British pianist (born 1948)

Colin Sell (born 1 December 1948) is a British pianist who has appeared on the radio panel games Whose Line Is It Anyway? and I'm Sorry I Haven't a Clue. He has become famous mostly for his long service on the latter show, where he is frequently the butt of the host's jokes about the supposedly poor quality of his playing.

==Personal life==
Colin Sell was born in Purley, Surrey and grew up in Croydon, attending Trinity School. He gained a Bachelor of Arts degree in Spanish and Latin American Studies from the University of Bristol in 1971.

==Career==
Sell wrote music for the University of Bristol's revues in the early 1970s, leading to performances at the Edinburgh Festival Fringe, where Simon Brett saw Sell perform and offered him the pianist position on I'm Sorry I Haven't a Clue.

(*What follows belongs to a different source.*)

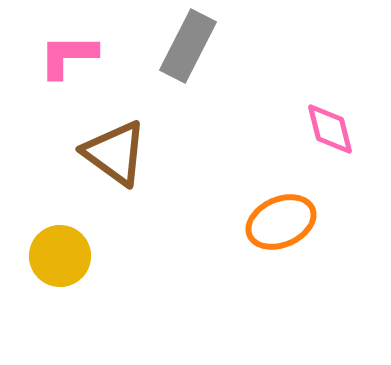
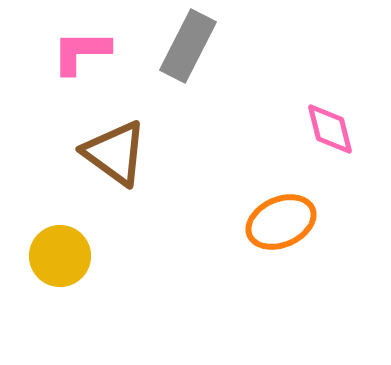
pink L-shape: moved 13 px right, 4 px up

He also appeared with the Yvonne Arnaud Theatre TIE company in the early 1970s, which also included two other well-known names, Elizabeth Estensen and Clive Hornby, both long-standing members of the Emmerdale cast.

He took on the role of Head of Music at Rose Bruford College, Sidcup, Kent, in 1990, and was instrumental in the creation of the BA (Hons) Actor-Musician course there.

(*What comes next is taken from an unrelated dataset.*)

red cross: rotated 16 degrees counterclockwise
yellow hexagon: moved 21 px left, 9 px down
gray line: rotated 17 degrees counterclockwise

He became Head of Music at East 15 Acting School, Essex, in 1998, and remained on staff until at least April 2015. He occasionally provides live musical accompaniment for The Comedy Store Players, a comedy improvisation group based in The Comedy Store in London.

He appeared in an episode of Foyle's War as a pianist and composed the score for the 1984 BBC Television Shakespeare production of Shakespeare's The Life and Death of King John.

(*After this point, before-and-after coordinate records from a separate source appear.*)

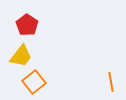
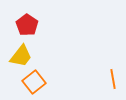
orange line: moved 2 px right, 3 px up
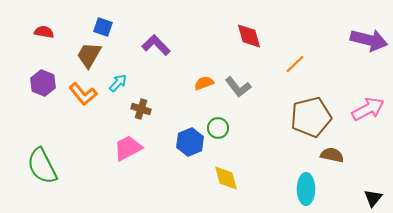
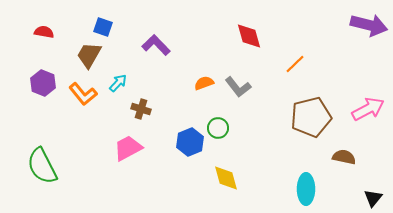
purple arrow: moved 15 px up
brown semicircle: moved 12 px right, 2 px down
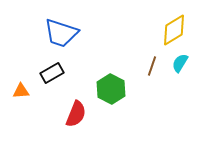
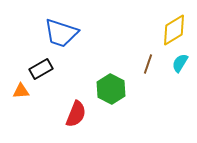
brown line: moved 4 px left, 2 px up
black rectangle: moved 11 px left, 4 px up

He has accompanied Barry Cryer and Willie Rushton in their stage show Two Old Farts in the Night. After the interval he played (and sang) a solo: "We are the Boys in the Band". In 2013 he appeared with Barry Cryer in Richmond, Yorkshire, as part of the Swaledale Festival, performing jazz and blues and songs of his own composition.

He has arranged and directed music for radio plays such as Born to be Wilde: An Ideal Husband in 2018.